The president said no one is above the law and that he continued to support the investigation of Jefferson. The eight-term congressman is accused of accepting hundreds of thousands of dollars to facilitate a telephone investment deal in Africa.

"Those who violate the law - including a member of Congress - should and will be held to account," the president said. "This investigation will go forward and justice will be served."

Within minutes, the heads of the battling institutions stood down and began talking about solutions.

Hastert said the order would "give us some time to step back and try to negotiate with the Department of Justice."

Gonzales said the move provides "time to reach a permanent solution that allows this investigation to continue while accommodating the concerns of certain members of Congress."

The FBI said it would comply with Bush's order.

Jefferson called the order "a good first step but ultimately, the answer would be to return the documents."

The time-out came five days after the FBI, acting on a search warrant signed a week ago by a federal judge, raided Jefferson's office as part of the bribery investigation.

In an affidavit supporting the search warrant, the FBI said it had videotaped Jefferson last summer taking $100,000 in bribe money and that agents had found $90,000 of that cash stuffed in a freezer in his home.

Two people have pleaded guilty to bribing Jefferson to promote the high-tech business venture in Africa.
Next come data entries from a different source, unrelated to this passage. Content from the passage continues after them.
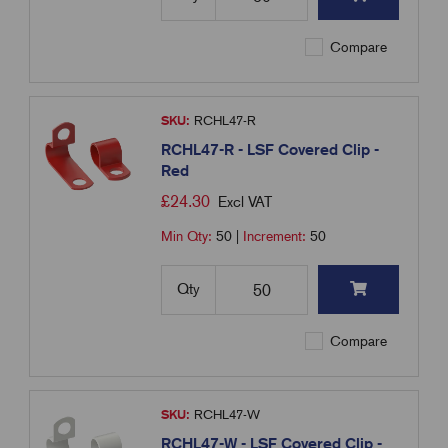
Compare
SKU:
RCHL47-R
RCHL47-R - LSF Covered Clip -
Red
£
24.30
Excl VAT
Min Qty:
50
|
Increment:
50
Qty
Compare
SKU:
RCHL47-W
RCHL47-W - LSF Covered Clip -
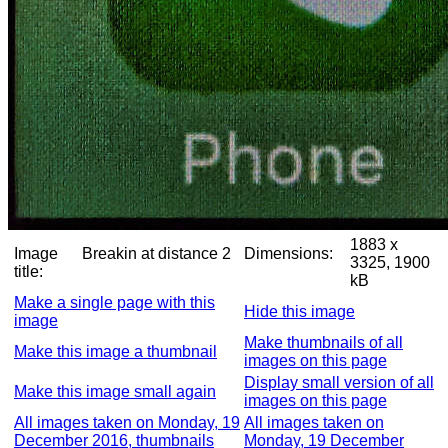
1883 x
Image
Breakin at distance 2
Dimensions:
3325, 1900
title:
kB
Make a single page with this
Hide this image
image
Make thumbnails of all
Make this image a thumbnail
images on this page
Display small version of all
Make this image small again
images on this page
All images taken on Monday, 19
All images taken on
December 2016, thumbnails
Monday, 19 December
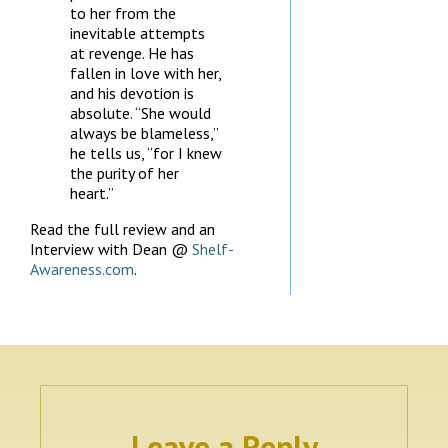
to her from the
inevitable attempts
at revenge. He has
fallen in love with her,
and his devotion is
absolute. “She would
always be blameless,”
he tells us, “for I knew
the purity of her
heart.”
Read the full review and an
Interview with Dean @
Shelf-
Awareness.com
.
Leave a Reply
One of them, Brett Pfeffer, a former aide to the congressman, was scheduled to be sentenced Friday in Alexandria, Va. Jefferson has not been charged and has denied wrongdoing.

Historians said the raid was the first such search of a House or Senate member's office since the first Congress convened 219 years ago.

Its unprecedented nature and the lack of notice given Hastert set off loud complaints from both Republicans and Democrats that the administration was overstepping its authority.

More than a dozen agents who convened on Jefferson's office Saturday night conducted a search that stretched into Sunday morning. They took two boxes of paper records and made a copy of everything on Jefferson's personal computer, Robert Trout, Jefferson's lawyer, said in his legal filing Wednesday demanding the return of the materials.

The only items specifically identified by Trout as having been taken by the FBI are letters requesting donations to the legal defense fund Jefferson created to defray his legal bills.

The FBI and prosecutors refused to allow lawyers for Jefferson or the House of Representatives to be present for the search, Trout and House officials said.

The dispute escalated all week. Hastert complained personally to Bush at least twice. He was joined Wednesday in rare agreement by his Democratic counterpart, Rep. Nancy Pelosi of California, in a statement demanding the FBI give back the material it seized.

On Thursday, Hastert accused the Justice Department of trying to intimidate him after ABC News quoted unnamed top law enforcement officials as saying Wednesday the speaker was being investigated in a broad influence-peddling probe centered on convicted lobbyist Jack Abramoff.

The Justice Department issued two denials of the report. Hastert demanded a retraction from the network, which refused. Hastert's lawyers threatened Thursday to sue the network. ABC again stood by its story.

"This is one of the leaks that come out to try to, you know, intimidate people," Hastert said on Chicago's WGN radio.

White House spokesman Tony Snow called the accusation "false, false, false."

"They're not leaking information to try to undermine the House speaker," Snow said. "I got pretty categorical denials."